[Data for review Boundary: Start]

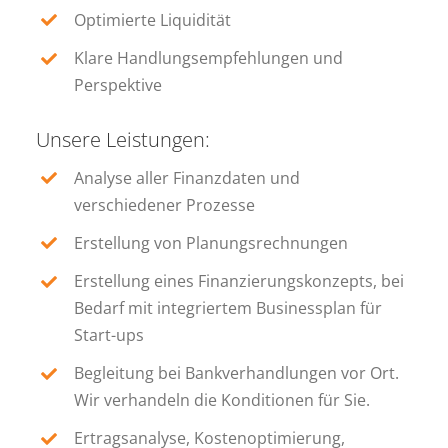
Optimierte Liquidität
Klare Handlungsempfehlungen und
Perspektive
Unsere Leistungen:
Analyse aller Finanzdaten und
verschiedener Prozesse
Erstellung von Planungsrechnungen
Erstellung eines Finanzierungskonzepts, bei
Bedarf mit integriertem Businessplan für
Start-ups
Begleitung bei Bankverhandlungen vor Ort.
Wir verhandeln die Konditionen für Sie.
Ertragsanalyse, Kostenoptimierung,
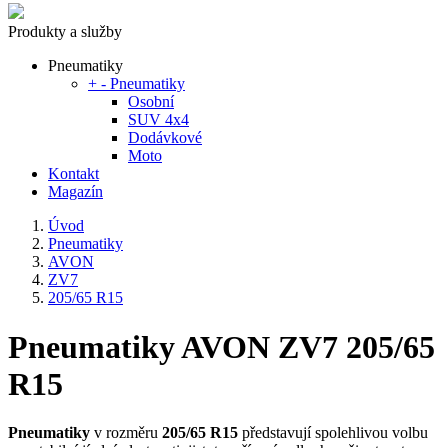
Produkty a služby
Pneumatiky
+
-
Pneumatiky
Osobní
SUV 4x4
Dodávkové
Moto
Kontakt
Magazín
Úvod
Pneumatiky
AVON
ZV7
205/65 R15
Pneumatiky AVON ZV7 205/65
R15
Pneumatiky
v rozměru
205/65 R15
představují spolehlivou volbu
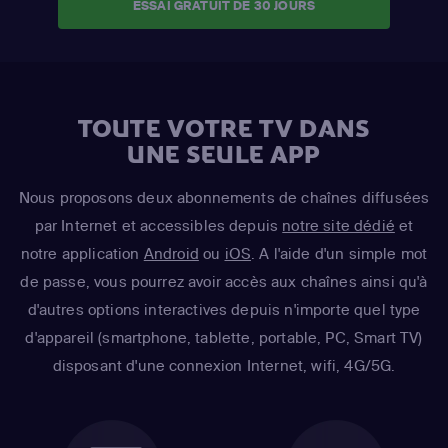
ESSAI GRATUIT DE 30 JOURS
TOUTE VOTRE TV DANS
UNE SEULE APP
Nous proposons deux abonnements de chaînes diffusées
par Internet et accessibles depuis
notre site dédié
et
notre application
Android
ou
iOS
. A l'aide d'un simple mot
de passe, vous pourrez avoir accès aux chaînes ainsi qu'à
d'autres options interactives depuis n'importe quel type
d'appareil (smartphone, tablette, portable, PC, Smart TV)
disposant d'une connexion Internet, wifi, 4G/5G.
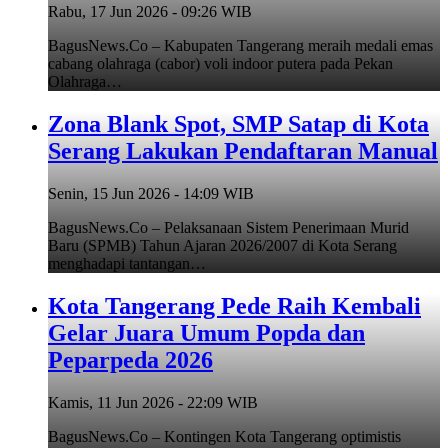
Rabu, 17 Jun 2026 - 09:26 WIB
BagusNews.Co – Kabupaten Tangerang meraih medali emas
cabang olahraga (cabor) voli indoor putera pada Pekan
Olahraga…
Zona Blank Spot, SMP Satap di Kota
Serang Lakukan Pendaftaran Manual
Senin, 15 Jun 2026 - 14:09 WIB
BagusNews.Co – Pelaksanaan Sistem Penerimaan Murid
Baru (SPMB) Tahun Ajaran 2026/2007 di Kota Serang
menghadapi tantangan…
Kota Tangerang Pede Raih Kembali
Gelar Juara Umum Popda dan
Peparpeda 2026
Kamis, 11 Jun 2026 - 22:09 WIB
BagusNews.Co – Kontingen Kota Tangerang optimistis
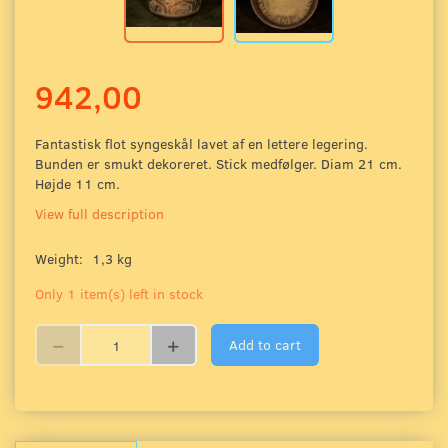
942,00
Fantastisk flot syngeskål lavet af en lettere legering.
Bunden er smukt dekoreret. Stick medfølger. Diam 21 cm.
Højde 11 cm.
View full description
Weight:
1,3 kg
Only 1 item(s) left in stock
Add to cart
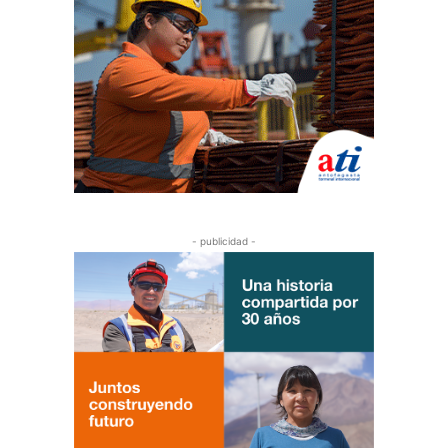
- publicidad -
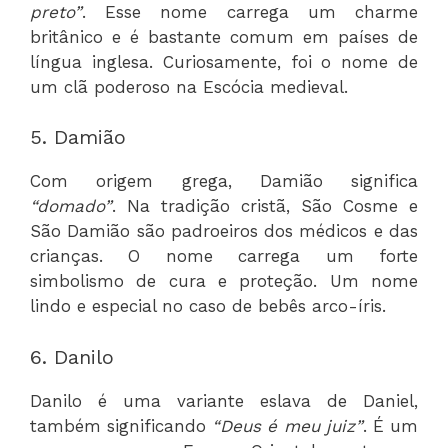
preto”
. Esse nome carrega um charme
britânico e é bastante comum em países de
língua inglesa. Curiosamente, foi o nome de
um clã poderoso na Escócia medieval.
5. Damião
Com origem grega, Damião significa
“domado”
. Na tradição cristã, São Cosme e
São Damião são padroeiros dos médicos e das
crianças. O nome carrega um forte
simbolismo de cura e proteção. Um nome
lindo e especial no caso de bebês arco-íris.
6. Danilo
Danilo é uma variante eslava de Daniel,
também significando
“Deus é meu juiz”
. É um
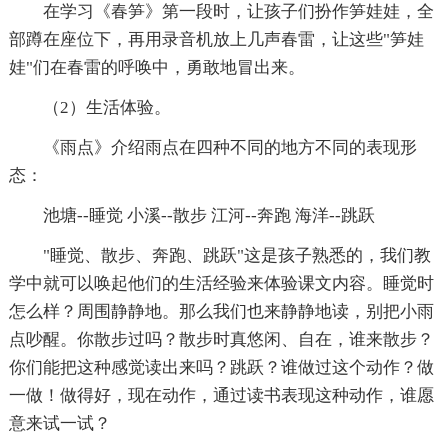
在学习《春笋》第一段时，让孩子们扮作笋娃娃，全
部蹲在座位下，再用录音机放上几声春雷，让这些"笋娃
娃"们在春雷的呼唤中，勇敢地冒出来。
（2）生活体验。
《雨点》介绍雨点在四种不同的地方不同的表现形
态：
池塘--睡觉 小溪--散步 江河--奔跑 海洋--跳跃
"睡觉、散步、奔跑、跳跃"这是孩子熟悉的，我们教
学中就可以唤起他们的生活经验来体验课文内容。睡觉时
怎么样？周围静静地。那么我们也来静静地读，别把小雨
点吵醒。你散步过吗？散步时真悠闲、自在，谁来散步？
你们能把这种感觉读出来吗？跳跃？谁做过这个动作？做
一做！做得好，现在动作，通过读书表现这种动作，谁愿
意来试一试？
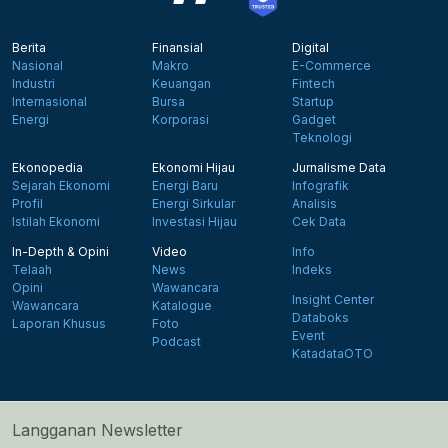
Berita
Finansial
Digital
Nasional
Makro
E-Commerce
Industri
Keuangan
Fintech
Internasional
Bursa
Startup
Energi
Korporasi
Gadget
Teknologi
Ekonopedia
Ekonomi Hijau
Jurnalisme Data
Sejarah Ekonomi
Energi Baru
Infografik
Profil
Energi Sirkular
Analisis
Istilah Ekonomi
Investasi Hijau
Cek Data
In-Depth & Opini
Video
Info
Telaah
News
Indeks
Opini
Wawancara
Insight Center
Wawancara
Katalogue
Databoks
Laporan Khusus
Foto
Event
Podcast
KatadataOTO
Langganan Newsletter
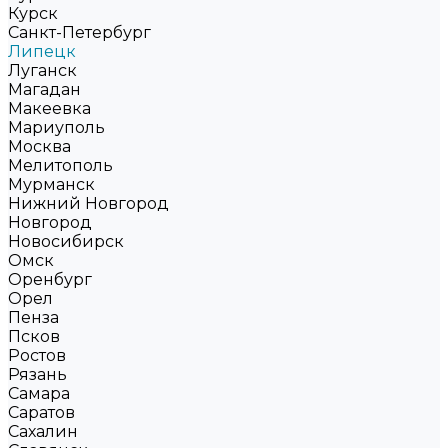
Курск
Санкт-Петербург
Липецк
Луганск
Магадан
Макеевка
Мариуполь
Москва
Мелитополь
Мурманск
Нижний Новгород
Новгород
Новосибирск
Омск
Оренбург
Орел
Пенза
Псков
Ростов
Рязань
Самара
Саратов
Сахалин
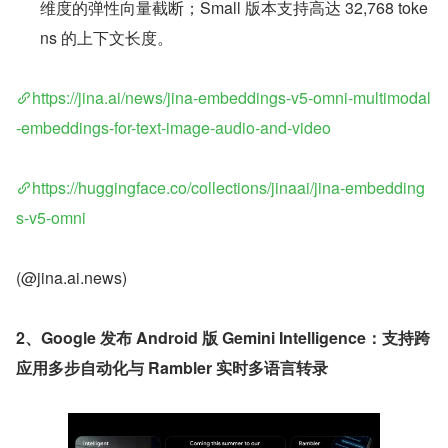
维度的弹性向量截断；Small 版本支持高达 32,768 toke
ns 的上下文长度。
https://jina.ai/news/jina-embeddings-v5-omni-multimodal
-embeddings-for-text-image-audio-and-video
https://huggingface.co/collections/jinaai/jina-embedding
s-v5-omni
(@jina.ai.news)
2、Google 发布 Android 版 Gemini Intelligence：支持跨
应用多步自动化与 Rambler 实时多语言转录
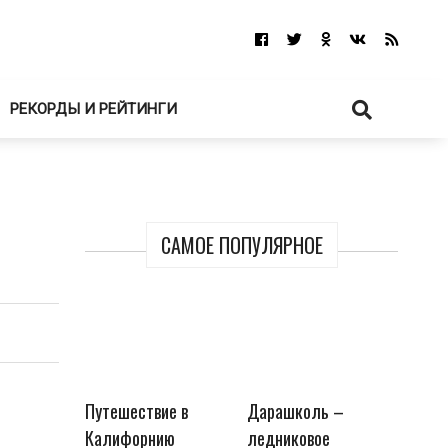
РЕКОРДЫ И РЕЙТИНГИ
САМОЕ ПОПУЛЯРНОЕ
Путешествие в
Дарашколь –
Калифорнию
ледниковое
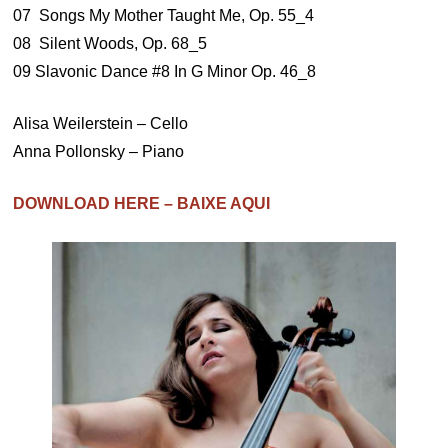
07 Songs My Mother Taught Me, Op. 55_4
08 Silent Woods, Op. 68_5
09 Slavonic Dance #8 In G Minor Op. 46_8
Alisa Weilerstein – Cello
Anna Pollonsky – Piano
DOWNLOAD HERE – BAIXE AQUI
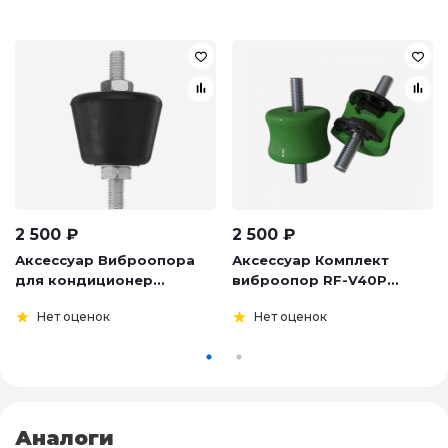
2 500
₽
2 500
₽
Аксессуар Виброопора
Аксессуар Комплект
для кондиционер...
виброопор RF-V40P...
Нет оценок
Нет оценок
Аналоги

[Data for review Boundary: End]

## What the task asks
Please reproduce the entries above line by line, exactly, leaving out each image.

## Response to the task
Optimierte Liquidität
Klare Handlungsempfehlungen und
Perspektive
Unsere Leistungen:
Analyse aller Finanzdaten und
verschiedener Prozesse
Erstellung von Planungsrechnungen
Erstellung eines Finanzierungskonzepts, bei
Bedarf mit integriertem Businessplan für
Start-ups
Begleitung bei Bankverhandlungen vor Ort.
Wir verhandeln die Konditionen für Sie.
Ertragsanalyse, Kostenoptimierung,
Produkty a služby
Pneumatiky
+
-
Pneumatiky
Osobní
SUV 4x4
Dodávkové
Moto
Kontakt
Magazín
Úvod
Pneumatiky
AVON
ZV7
205/65 R15
Pneumatiky AVON ZV7 205/65
R15
Pneumatiky
v rozměru
205/65 R15
představují spolehlivou volbu
ESSAI GRATUIT DE 30 JOURS
TOUTE VOTRE TV DANS
UNE SEULE APP
Nous proposons deux abonnements de chaînes diffusées
par Internet et accessibles depuis
notre site dédié
et
notre application
Android
ou
iOS
. A l'aide d'un simple mot
de passe, vous pourrez avoir accès aux chaînes ainsi qu'à
d'autres options interactives depuis n'importe quel type
d'appareil (smartphone, tablette, portable, PC, Smart TV)
disposant d'une connexion Internet, wifi, 4G/5G.
Rabu, 17 Jun 2026 - 09:26 WIB
BagusNews.Co – Kabupaten Tangerang meraih medali emas
cabang olahraga (cabor) voli indoor putera pada Pekan
Olahraga…
Zona Blank Spot, SMP Satap di Kota
Serang Lakukan Pendaftaran Manual
Senin, 15 Jun 2026 - 14:09 WIB
BagusNews.Co – Pelaksanaan Sistem Penerimaan Murid
Baru (SPMB) Tahun Ajaran 2026/2007 di Kota Serang
menghadapi tantangan…
Kota Tangerang Pede Raih Kembali
Gelar Juara Umum Popda dan
Peparpeda 2026
Kamis, 11 Jun 2026 - 22:09 WIB
BagusNews.Co – Kontingen Kota Tangerang optimistis
942,00
Fantastisk flot syngeskål lavet af en lettere legering.
Bunden er smukt dekoreret. Stick medfølger. Diam 21 cm.
Højde 11 cm.
View full description
Weight:
1,3 kg
Only 1 item(s) left in stock
Add to cart
- publicidad -
preto”
. Esse nome carrega um charme
britânico e é bastante comum em países de
língua inglesa. Curiosamente, foi o nome de
um clã poderoso na Escócia medieval.
5. Damião
Com origem grega, Damião significa
“domado”
. Na tradição cristã, São Cosme e
São Damião são padroeiros dos médicos e das
crianças. O nome carrega um forte
simbolismo de cura e proteção. Um nome
lindo e especial no caso de bebês arco-íris.
6. Danilo
Danilo é uma variante eslava de Daniel,
também significando
“Deus é meu juiz”
. É um
在学习《春笋》第一段时，让孩子们扮作笋娃娃，全
部蹲在座位下，再用录音机放上几声春雷，让这些"笋娃
娃"们在春雷的呼唤中，勇敢地冒出来。
（2）生活体验。
《雨点》介绍雨点在四种不同的地方不同的表现形
态：
池塘--睡觉 小溪--散步 江河--奔跑 海洋--跳跃
"睡觉、散步、奔跑、跳跃"这是孩子熟悉的，我们教
学中就可以唤起他们的生活经验来体验课文内容。睡觉时
怎么样？周围静静地。那么我们也来静静地读，别把小雨
点吵醒。你散步过吗？散步时真悠闲、自在，谁来散步？
你们能把这种感觉读出来吗？跳跃？谁做过这个动作？做
一做！做得好，现在动作，通过读书表现这种动作，谁愿
意来试一试？
Berita
Finansial
Digital
Nasional
Makro
E-Commerce
Industri
Keuangan
Fintech
Internasional
Bursa
Startup
Energi
Korporasi
Gadget
Teknologi
Ekonopedia
Ekonomi Hijau
Jurnalisme Data
Sejarah Ekonomi
Energi Baru
Infografik
Profil
Energi Sirkular
Analisis
Istilah Ekonomi
Investasi Hijau
Cek Data
In-Depth & Opini
Video
Info
Telaah
News
Indeks
Opini
Wawancara
Insight Center
Wawancara
Katalogue
Databoks
Laporan Khusus
Foto
Event
Podcast
KatadataOTO
Langganan Newsletter
Курск
Санкт-Петербург
Липецк
Луганск
Магадан
Макеевка
Мариуполь
Москва
Мелитополь
Мурманск
Нижний Новгород
Новгород
Новосибирск
Омск
Оренбург
Орел
Пенза
Псков
Ростов
Рязань
Самара
Саратов
Сахалин
维度的弹性向量截断；Small 版本支持高达 32,768 toke
ns 的上下文长度。
https://jina.ai/news/jina-embeddings-v5-omni-multimodal
-embeddings-for-text-image-audio-and-video
https://huggingface.co/collections/jinaai/jina-embedding
s-v5-omni
(@jina.ai.news)
2、Google 发布 Android 版 Gemini Intelligence：支持跨
应用多步自动化与 Rambler 实时多语言转录
РЕКОРДЫ И РЕЙТИНГИ
САМОЕ ПОПУЛЯРНОЕ
Путешествие в
Дарашколь –
Калифорнию
ледниковое
07 Songs My Mother Taught Me, Op. 55_4
08 Silent Woods, Op. 68_5
09 Slavonic Dance #8 In G Minor Op. 46_8
Alisa Weilerstein – Cello
Anna Pollonsky – Piano
DOWNLOAD HERE – BAIXE AQUI
2 500
₽
2 500
₽
Аксессуар Виброопора
Аксессуар Комплект
для кондиционер...
виброопор RF-V40P...
Нет оценок
Нет оценок
Аналоги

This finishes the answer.